Paper No. 138-5
Presentation Time: 9:05 AM
HOLOCENE PALEOHYDROLOGY AND DROUGHT IN THE UPPER COLORADO RIVER BASIN FROM ALPINE LAKE SEDIMENT ON THE WASATCH PLATEAU, CENTRAL UTAH, USA
Historic droughts in the Upper Colorado River basin (UCB) are compounded by reductions in snowpack, which is the primary water source for the region. This study investigates drought within a snowpack dominated UCB headwater catchment at 3050 m elevation, from the Holocene sediments of Emerald Lake, Utah, a cirque lake located in the freshwater Flagstaff limestone formation of late Paleocene to early Eocene age. Sediments were analyzed for organic and inorganic carbon content, mineralogy, carbonate isotopes, and radiocarbon.
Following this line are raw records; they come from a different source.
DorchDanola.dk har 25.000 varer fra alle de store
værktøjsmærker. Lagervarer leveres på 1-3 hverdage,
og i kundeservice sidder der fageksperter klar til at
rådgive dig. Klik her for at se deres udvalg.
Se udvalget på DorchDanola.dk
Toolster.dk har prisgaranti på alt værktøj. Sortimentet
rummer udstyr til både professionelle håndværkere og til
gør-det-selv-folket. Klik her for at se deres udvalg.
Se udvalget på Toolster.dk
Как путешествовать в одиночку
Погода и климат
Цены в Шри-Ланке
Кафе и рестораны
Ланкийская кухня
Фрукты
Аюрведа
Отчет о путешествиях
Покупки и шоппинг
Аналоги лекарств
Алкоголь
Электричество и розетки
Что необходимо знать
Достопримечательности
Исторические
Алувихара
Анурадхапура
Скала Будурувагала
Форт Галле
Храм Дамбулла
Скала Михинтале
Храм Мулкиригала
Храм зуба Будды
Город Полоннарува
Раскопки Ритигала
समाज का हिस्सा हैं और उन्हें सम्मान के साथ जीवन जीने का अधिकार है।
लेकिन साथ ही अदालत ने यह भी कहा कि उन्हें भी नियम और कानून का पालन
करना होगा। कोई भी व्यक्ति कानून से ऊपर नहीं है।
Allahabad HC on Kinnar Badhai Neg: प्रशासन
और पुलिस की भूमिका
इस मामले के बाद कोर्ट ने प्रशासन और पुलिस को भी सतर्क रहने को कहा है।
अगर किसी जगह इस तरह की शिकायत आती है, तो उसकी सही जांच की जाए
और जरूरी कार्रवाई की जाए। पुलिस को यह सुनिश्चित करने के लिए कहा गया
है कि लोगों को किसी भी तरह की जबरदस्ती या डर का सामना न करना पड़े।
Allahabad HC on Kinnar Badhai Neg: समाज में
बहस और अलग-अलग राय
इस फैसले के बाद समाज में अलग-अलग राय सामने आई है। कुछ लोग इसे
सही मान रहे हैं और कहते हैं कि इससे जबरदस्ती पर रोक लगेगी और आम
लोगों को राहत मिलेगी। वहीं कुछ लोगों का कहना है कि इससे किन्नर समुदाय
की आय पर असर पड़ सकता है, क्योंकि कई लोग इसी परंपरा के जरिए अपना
Basal radiocarbon ages from deep and shallow water cores of ~10,000 and 7,000 cal yr BP (calibrated year before present as 1950), respectively, indicate lake level rise during the early Holocene in response to rising precipitation-evaporation balance. At ~7000 cal yr BP, the onset of endogenic carbonate sedimentation within a shallow marl bench initiates the modern lake configuration and when the carbonate oxygen and carbon isotope proxy record of lake water values begins. Relatively low oxygen isotope values indicate wet conditions at that time. An abrupt change in sedimentary texture and mineral composition that occurs at ~5,700 cal yr BP likely reflects the evident landslide movement on the cirque face into the western shoreline of the lake. The mid-Holocene Emerald Lake landslide may coincide with extensive landslide movement on the Wasatch Plateau. Possible triggers include higher soil moisture with rising precipitation-evaporation balance (and rising snowpack) and seismic activity on nearby faults. Between ~3500 and 2500 cal yr BP, the inferred lake water oxygen isotope values indicate a prominent period of sustained drought that is also recognized in the Great Basin. After ~2500 cal yr BP to present, results indicate generally wetter conditions and recurring periods of lower lake level and drought on multidecadal to century time scales. Comparison with records of drought from alpine elevations at UCB headwaters in northwest Colorado suggest spatial climate patterns that mirror those of the historic period and suggest similar climate drivers, namely ENSO and Pacific Decadal Variability. Earlier droughts of significantly longer persistence are not readily explained by modern analogues.